El vehículo, grande y pesado, era muy lujoso. Había sido fabricado en Alto del Hechizo, con la mejor madera de los bosques de narvateen mágico que crecían allí desde la Gran Guerra. Además de los conjuros de comodidad que llevaba incorporados, y que empezaban a percibirse nada más introducir la cabeza y sentir el suave perfume a violetas de su interior, no se había escatimado nada en lujos: todos los remaches eran de oro y estaba almohadillado y forrado con sedas, brocados y terciopelos.

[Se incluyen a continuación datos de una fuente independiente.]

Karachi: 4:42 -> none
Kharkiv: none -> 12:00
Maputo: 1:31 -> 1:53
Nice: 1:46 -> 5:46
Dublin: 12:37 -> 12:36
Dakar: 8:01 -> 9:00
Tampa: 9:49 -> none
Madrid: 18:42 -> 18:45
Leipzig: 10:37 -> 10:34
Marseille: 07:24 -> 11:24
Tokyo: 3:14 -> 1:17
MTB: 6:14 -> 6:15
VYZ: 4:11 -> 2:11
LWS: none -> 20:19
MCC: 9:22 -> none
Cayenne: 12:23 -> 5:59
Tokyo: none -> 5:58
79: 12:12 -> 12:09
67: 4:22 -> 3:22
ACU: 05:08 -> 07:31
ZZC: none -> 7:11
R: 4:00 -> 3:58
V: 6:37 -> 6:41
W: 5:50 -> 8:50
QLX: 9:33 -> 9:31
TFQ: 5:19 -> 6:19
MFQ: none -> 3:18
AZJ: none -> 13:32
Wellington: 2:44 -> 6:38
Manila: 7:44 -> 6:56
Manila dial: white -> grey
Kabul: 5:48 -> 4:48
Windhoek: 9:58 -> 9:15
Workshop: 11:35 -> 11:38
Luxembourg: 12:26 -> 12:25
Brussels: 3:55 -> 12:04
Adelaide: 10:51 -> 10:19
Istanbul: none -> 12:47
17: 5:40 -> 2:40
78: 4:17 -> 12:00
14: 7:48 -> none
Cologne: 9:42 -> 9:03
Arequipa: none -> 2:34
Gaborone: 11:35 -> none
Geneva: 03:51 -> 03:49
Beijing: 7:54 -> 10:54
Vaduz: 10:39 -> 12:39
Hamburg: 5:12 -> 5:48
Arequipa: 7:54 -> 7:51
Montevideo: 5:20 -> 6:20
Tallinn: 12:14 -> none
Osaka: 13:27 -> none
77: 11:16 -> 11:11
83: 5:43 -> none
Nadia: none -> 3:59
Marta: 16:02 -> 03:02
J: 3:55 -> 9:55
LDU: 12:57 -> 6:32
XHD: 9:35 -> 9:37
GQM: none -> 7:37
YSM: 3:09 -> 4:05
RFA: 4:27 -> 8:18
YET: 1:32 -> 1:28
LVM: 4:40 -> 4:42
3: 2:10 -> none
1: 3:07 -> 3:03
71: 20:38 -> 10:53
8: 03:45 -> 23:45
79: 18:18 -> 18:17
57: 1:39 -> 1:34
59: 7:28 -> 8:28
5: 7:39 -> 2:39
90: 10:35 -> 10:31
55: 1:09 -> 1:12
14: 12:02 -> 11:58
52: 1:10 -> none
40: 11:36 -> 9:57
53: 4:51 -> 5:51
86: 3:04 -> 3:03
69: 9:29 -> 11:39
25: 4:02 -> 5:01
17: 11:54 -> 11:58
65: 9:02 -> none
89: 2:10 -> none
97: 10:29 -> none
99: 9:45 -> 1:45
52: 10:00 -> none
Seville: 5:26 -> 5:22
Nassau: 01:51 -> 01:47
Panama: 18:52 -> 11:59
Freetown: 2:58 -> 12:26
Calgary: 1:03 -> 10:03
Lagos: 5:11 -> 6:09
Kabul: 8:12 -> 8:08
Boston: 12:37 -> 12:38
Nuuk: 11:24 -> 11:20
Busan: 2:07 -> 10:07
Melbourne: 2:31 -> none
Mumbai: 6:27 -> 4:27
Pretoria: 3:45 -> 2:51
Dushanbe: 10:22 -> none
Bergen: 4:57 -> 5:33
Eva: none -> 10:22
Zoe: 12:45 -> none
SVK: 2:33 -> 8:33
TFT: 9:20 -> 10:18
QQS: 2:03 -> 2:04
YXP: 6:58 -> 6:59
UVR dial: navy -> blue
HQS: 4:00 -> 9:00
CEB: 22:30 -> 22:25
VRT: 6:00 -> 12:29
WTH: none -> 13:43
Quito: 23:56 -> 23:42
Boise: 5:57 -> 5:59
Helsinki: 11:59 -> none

Era un coche magnífico, nadie podía mirarlo y pensar otra cosa. En cualquier punto de Doreldei, ya fuera visto por los caminos entre ciudades o pueblos, por las calles empedradas de Puerto Encantado o por las hermosas avenidas de Isla Real, un coche así hubiese llevado pintado en la puerta, y bien grande, el escudo de la casa noble a la que pertenecía, simplemente por el orgullo de poder alardear ante otros de semejante riqueza.

Pero, este, era totalmente negro. No mostraba ninguna insignia: nada revelaba el nombre o el título de su dueño, ni la importancia de la persona destinada a viajar en él. De hecho, por las noches hubiese quedado totalmente oculto en las sombras, de no ser por las lamparitas de sus ángulos, que solo se encendían en las raras ocasiones en las que Claremont decidía seguir avanzando un par de horas más, bajo un cielo ya totalmente oscuro.

Esas luces revelaban su forma y bailaban sobre los remaches dorados, arrancando destellos que podían divisarse en la distancia, por lo que siempre implicaban, un riesgo. Sobre todo, teniendo en cuenta que estaban atravesando zonas por las que se movían habitualmente algunas bandas de proscritos especialmente osados, como el famoso Centella.

Pero, el capitán prefería contar con una luz que sirviera de orientación a los hombres.

—Somos soldados del rey, caballeros, y en número suficiente como para desalentar a cualquier banda de maleantes harapientos —decía, desdeñando por completo el peligro—. Y, si se atreven a atacarnos, voto a los dioses que, o somos suficientes para matarlos, o mereceremos el destino que nos deparen.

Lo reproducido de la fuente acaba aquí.